Activity One

  • Select a teacher who is willing to talk through a personal breakthrough story with the group. (Depending on the forum, the talk could be a video/flipgrid of 3 - 4 minutes.)
  • Ask participants about what they notice:
    • What ideas does the story bring up for you?
    • Think about your own breakthroughs. When have students, colleagues, systems, and/or personal circumstances influenced you to do something differently?

Activity Two

  • Suggest prompts to play around with.
  • Ask the question: “Is there a prompt that calls to you?”
  • Write for 3-4 minutes and share with a partner or small group.
  • Offer response:
    • As a listener, what interests you?
    • What might you say or ask that would help the writer further develop this idea(s) for a breakthroughs story?

Activity Three

Create and distribute a “tip sheet” for continued support.

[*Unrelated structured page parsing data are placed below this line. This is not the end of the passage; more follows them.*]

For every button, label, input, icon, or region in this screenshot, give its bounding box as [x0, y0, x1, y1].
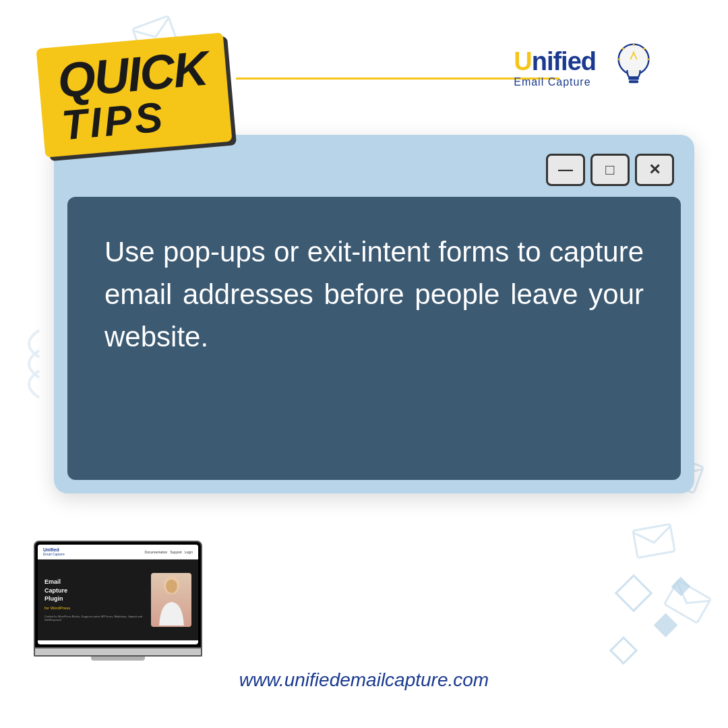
header-line — [236, 78, 559, 80]
close-button[interactable]: ✕ — [635, 154, 674, 186]
diamond-2 — [654, 613, 677, 637]
background: QUICK TIPS Unified Email Capture — □ — [0, 0, 728, 728]
browser-titlebar: — □ ✕ — [67, 148, 681, 197]
svg-rect-7 — [629, 80, 638, 83]
maximize-button[interactable]: □ — [590, 154, 630, 186]
laptop-mockup: Unified Email Capture Documentation Supp… — [34, 541, 202, 661]
logo-tagline: Email Capture — [514, 76, 590, 88]
minimize-button[interactable]: — — [546, 154, 585, 186]
logo-brand: Unified — [514, 47, 596, 76]
laptop-base — [34, 648, 202, 657]
laptop-hero-text: EmailCapturePlugin for WordPress — [44, 578, 147, 611]
lightbulb-icon — [607, 40, 661, 94]
svg-rect-6 — [628, 77, 639, 80]
envelope-icon-4 — [632, 522, 677, 559]
person-silhouette — [153, 575, 190, 626]
curved-lines — [12, 324, 46, 404]
laptop-nav-links: Documentation Support Login — [145, 550, 193, 554]
diamond-1 — [615, 574, 653, 613]
svg-line-12 — [622, 48, 624, 49]
laptop-screen-inner: Unified Email Capture Documentation Supp… — [38, 545, 198, 644]
diamond-3 — [609, 636, 638, 665]
laptop-hero: EmailCapturePlugin for WordPress Crafted… — [38, 559, 198, 640]
browser-window: — □ ✕ Use pop-ups or exit-intent forms t… — [54, 135, 694, 493]
laptop-screen: Unified Email Capture Documentation Supp… — [34, 541, 202, 648]
svg-point-14 — [166, 579, 177, 593]
tip-text: Use pop-ups or exit-intent forms to capt… — [104, 231, 644, 358]
laptop-hero-img — [151, 573, 191, 627]
laptop-logo: Unified Email Capture — [43, 547, 65, 556]
badge-tips-text: TIPS — [60, 92, 213, 146]
laptop-stand — [91, 657, 145, 661]
logo-area: Unified Email Capture — [514, 40, 661, 94]
svg-line-9 — [643, 48, 644, 49]
quick-tips-badge: QUICK TIPS — [36, 32, 232, 158]
logo-box: Unified Email Capture — [514, 47, 596, 88]
browser-content: Use pop-ups or exit-intent forms to capt… — [67, 197, 681, 480]
website-url: www.unifiedemailcapture.com — [239, 669, 489, 691]
laptop-navbar: Unified Email Capture Documentation Supp… — [38, 545, 198, 559]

More Fodder for Brainstorming

  • “We started talking and it hit me…”
  • “Those words (print or oral) just jumped out at me…”
  • “I participated in a workshop, and oh man…!”
  • “I was doing the laundry when…”
  • “Students said/wrote, and...whoa. Okay, now what?”
  • “We had to do something differently; we soon discovered we are better together...”
  • “Well, of course....I wish I was the one who had thought that up…” Brilliant.

For Further Writing

  • Treat your breakthrough as a story with a setting (where is your classroom?) and characters (who are your students?) and action (what happened?)
  • Include student writing, student conversations, and/or other evidence that illustrates the result of your breakthrough, as appropriate.
  • Talk about the highlights and the lowlights. Be real. Even our best attempts at teaching writing run into a certain number of roadblocks.
  • Use first person, active voice, and a conversational tone.
  • Consider adding references to research, as appropriate.